Further, the method for producing a laminate according to one embodiment may include a step for forming a laser absorption layer (second layer), or may include a step for forming an adhesive layer.

The step of applying the coating liquid composition or ink may be a step of applying the coating liquid composition or ink on the base material layer (base material film), and the method of applying the coating liquid composition or ink may be used. Is a known coating method. Examples of such coating methods include screen printing, gravure printing, bar coating, knife coating, roll coating, comma coating, blade coating, die coating, spray coating, electrostatic coating and dip coating. included.

The step of drying the coating liquid composition or ink to form the coating layer or ink layer may be, for example, a step of drying the coating liquid composition or ink by heating with a known heating device, and is known. Examples of the heating device include an infrared heater, a hot air heater, and a heating device such as an oven or a hot plate. In the step of forming the coating layer, the evaporation of the diluent contained in the coating liquid composition or the ink and the cross-linking reaction of the resin component contained in the coating liquid composition or the ink are promoted, and the coating layer or the coating layer or the ink is formed. An ink layer is formed.

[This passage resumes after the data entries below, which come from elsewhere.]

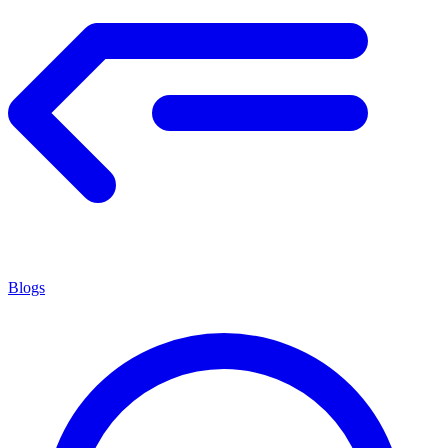
Blogs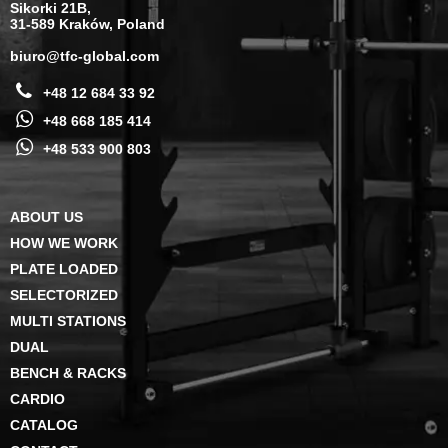
Sikorki 21B,
31-589 Kraków, Poland
biuro@tfc-global.com
+48 12 684 33 92
+48 668 185 414
+48 533 900 803
ABOUT US
HOW WE WORK
PLATE LOADED
SELECTORIZED
MULTI STATIONS
DUAL
BENCH & RACKS
CARDIO
CATALOG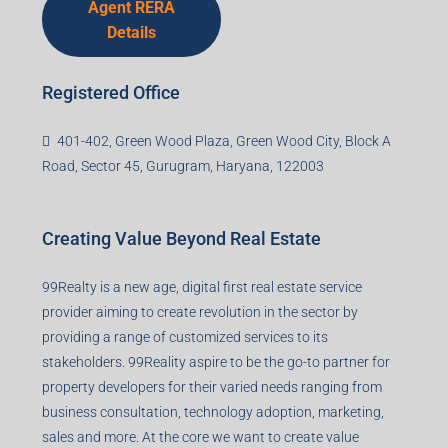
Agent RERA
Details
Registered Office
401-402, Green Wood Plaza, Green Wood City, Block A
Road, Sector 45, Gurugram, Haryana, 122003
Creating Value Beyond Real Estate
99Realty is a new age, digital first real estate service
provider aiming to create revolution in the sector by
providing a range of customized services to its
stakeholders. 99Reality aspire to be the go-to partner for
property developers for their varied needs ranging from
business consultation, technology adoption, marketing,
sales and more. At the core we want to create value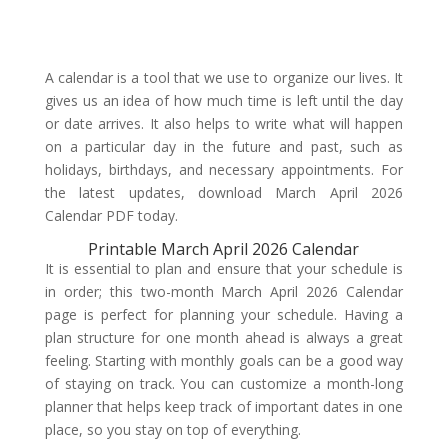
A calendar is a tool that we use to organize our lives. It
gives us an idea of how much time is left until the day
or date arrives. It also helps to write what will happen
on a particular day in the future and past, such as
holidays, birthdays, and necessary appointments. For
the latest updates, download March April 2026
Calendar PDF today.
Printable March April 2026 Calendar
It is essential to plan and ensure that your schedule is
in order; this two-month March April 2026 Calendar
page is perfect for planning your schedule. Having a
plan structure for one month ahead is always a great
feeling. Starting with monthly goals can be a good way
of staying on track. You can customize a month-long
planner that helps keep track of important dates in one
place, so you stay on top of everything.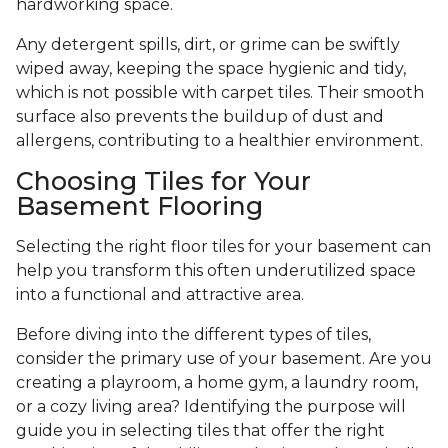
hardworking space.
Any detergent spills, dirt, or grime can be swiftly
wiped away, keeping the space hygienic and tidy,
which is not possible with carpet tiles. Their smooth
surface also prevents the buildup of dust and
allergens, contributing to a healthier environment.
Choosing Tiles for Your
Basement Flooring
Selecting the right floor tiles for your basement can
help you transform this often underutilized space
into a functional and attractive area.
Before diving into the different types of tiles,
consider the primary use of your basement. Are you
creating a playroom, a home gym, a laundry room,
or a cozy living area? Identifying the purpose will
guide you in selecting tiles that offer the right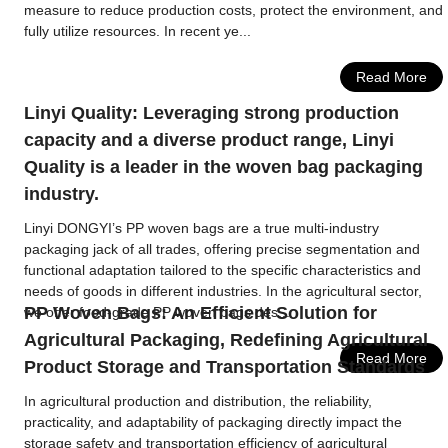
measure to reduce production costs, protect the environment, and
fully utilize resources. In recent ye...
Read More
Linyi Quality: Leveraging strong production
capacity and a diverse product range, Linyi
Quality is a leader in the woven bag packaging
industry.
Linyi DONGYI’s PP woven bags are a true multi-industry
packaging jack of all trades, offering precise segmentation and
functional adaptation tailored to the specific characteristics and
needs of goods in different industries. In the agricultural sector,
PP Woven Bags: An Efficient Solution for
we offer food-grade PP woven bags des...
Agricultural Packaging, Redefining Agricultural
Read More
Product Storage and Transportation Standards
In agricultural production and distribution, the reliability,
practicality, and adaptability of packaging directly impact the
storage safety and transportation efficiency of agricultural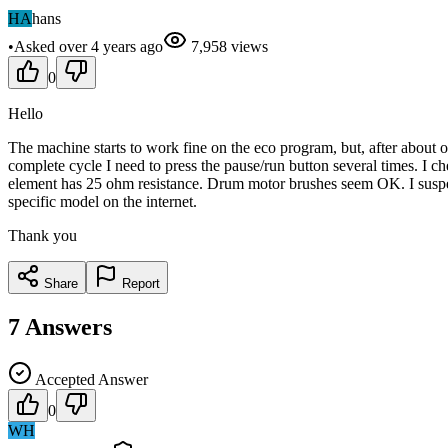
HA
hans
•
Asked
over 4 years
ago
7,958
views
0
Hello
The machine starts to work fine on the eco program, but, after about o
complete cycle I need to press the pause/run button several times. I c
element has 25 ohm resistance. Drum motor brushes seem OK. I suspec
specific model on the internet.
Thank you
Share
Report
7
Answers
Accepted Answer
0
WH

In the step of curing the coating layer or the ink layer and forming the shielding layer, the laser marking layer or the laser absorbing layer, the coating layer, the laser marking layer or the laser absorbing layer is heated by the above-mentioned known heating device. It is preferable to complete the cross-linking reaction of the resin component contained in the coating layer or the ink layer to the extent that the function as a shielding layer, a laser marking layer, or a laser absorbing layer can be exhibited.

In addition, in the step of preparing the shielding layer, a thermoplastic resin for film molding is used as a resin component, and a scaly filler and carbon black are melt-kneaded with the resin component, and then, for example, extrusion molding, stretch molding, and pressing. It may be a step of molding into a film by a known molding method such as molding, blow molding, and inflation molding. Further, the step of preparing the shielding layer is not limited as long as a base film containing a scaly filler and carbon black can be obtained.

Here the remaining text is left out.